**Requirement**
Please output exactly the part of the records below that opens with the line containing "lately, much lately, complemented." and closes with the line containing "unimaginable travels over decades.", both lines included, and nothing else.

Transcribed page contents:
'''
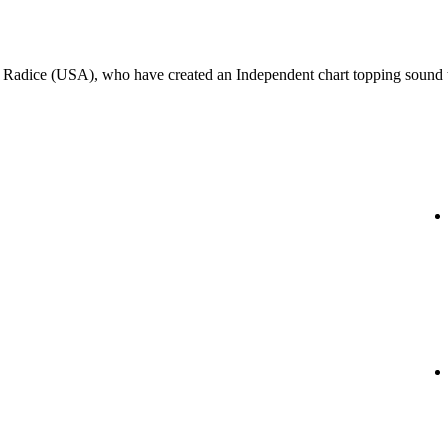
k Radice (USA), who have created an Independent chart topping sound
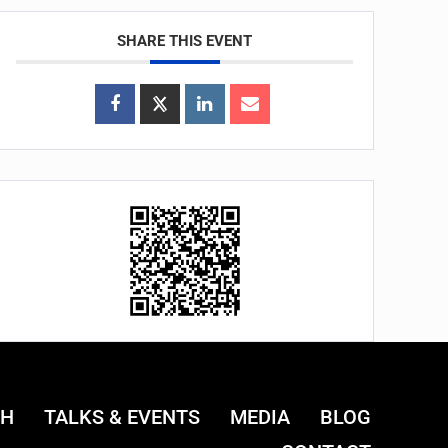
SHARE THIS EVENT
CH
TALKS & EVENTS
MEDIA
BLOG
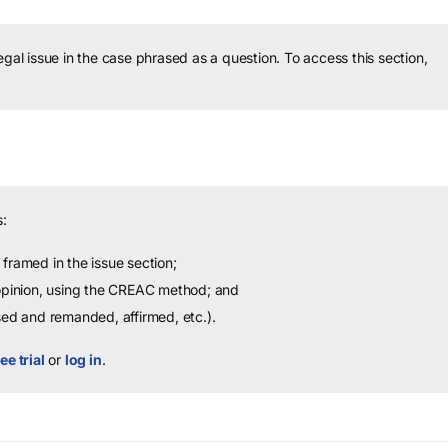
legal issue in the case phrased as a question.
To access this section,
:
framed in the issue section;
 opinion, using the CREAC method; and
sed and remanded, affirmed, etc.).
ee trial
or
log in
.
'''
'''
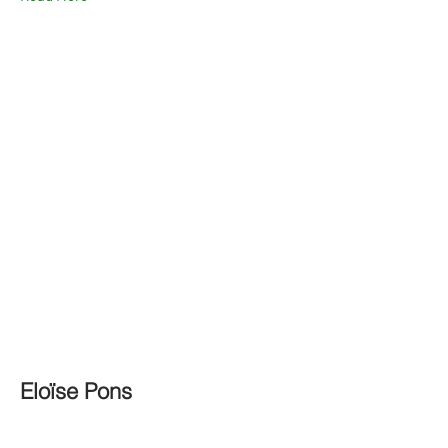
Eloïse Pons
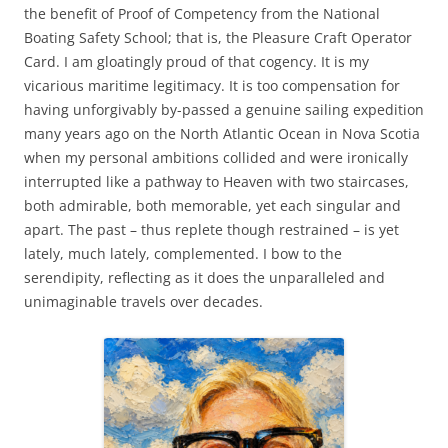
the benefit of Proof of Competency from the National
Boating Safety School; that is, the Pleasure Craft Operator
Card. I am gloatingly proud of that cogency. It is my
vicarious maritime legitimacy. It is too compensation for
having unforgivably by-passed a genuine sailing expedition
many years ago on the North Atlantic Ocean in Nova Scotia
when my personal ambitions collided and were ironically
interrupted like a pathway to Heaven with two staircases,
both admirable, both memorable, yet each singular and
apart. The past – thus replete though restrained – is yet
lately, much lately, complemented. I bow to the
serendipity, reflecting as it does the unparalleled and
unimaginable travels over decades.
'''
**Solution to this exercise**
lately, much lately, complemented. I bow to the
serendipity, reflecting as it does the unparalleled and
unimaginable travels over decades.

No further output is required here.